Several strong, hypothesis-driven findings emerge:
- Facial cues (smile, eyebrow orientation) are critical for detecting positive and negative affective states.
- Elbow and shoulder positioning: Positive valence correlates with raised elbows and open arm postures, suggesting more expansive gestures when expressing positive sentiment.
- Hips and verticality: Increased vertical hip motion is associated with negative valence, reflecting "troubled" narrative contexts (e.g., enacted distress or conflict).
- Arm span and directionality: Wider actions and certain torso rotations covary with sentiment and role shifts in storytelling.
Limitations
The study’s primary limitation is the lack of human sentiment annotation for either the source text or sign language videos, relying instead on high-agreement LLM-driven labeling. While prior work attests to robust LLM-human agreement for German texts, human annotation on the video material by native DGS signers is essential for definitive ground-truth establishment. Further, the analyses are confined to the frontal camera perspective and may conflate sentiment expressivity with narrative role shifting via body orientation.
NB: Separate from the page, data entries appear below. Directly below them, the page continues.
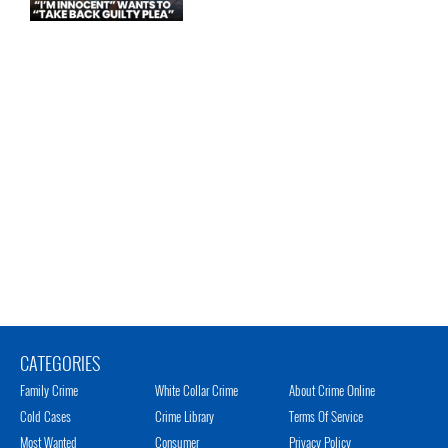
CATEGORIES
Family Crime
White Collar Crime
About Crime Online
Cold Cases
Crime Library
Terms Of Service
Most Wanted
Consumer
Privacy Policy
Theoretical and Practical Implications
By providing evidence of robust, explainable, and joint body-face sentiment decoding in a narrative SL setting, this paper pushes the field beyond frame-level or hand-centric approaches prevalent in prior works. The findings are instructive for:
- Affective SL recognition pipelines: Future research can build upon this interpretable feature set to improve real-world SL translation and avatar synthesis, addressing criticisms regarding the emotional flatness of generated sign language.
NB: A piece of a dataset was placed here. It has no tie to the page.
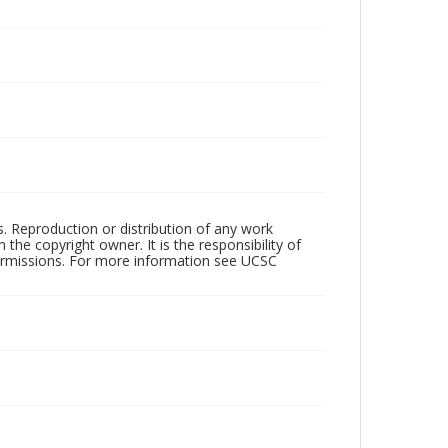
rs. Reproduction or distribution of any work
the copyright owner. It is the responsibility of
permissions. For more information see UCSC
- Corpus design: DGS-Fabeln-1-SE can act as a resource for validating new models or benchmarking multimodal architectures.
- Cross-modal emotion dynamics: The quantitative demonstration of full-body involvement in emotion marking in SL informs linguistic theory about expressivity and grammaticalization of affect in signed communication.
Future Directions
Progress will require segment-level annotations by native signers, richer video analytics using multi-view geometry or more precise pose estimation (e.g., OpenPose rather than MediaPipe), and temporal subsampling to better localize sentiment expression at the sign or phrase level within each segment. The methodologies developed here generalize to other sign languages and narrative contexts, targeting the development of explainable, deployable affective computing agents in assistive, educational, and interactive systems.
Conclusion
This work systematically advances multimodal sentiment analysis for German sign language, establishing a robust pipeline, interpretable modeling, and a publicly available resource. The empirical parity of face and body features for sentiment recognition challenges conventional SL research assumptions and provides a foundation for linguistically informed, affectively expressive SL translation and synthesis research.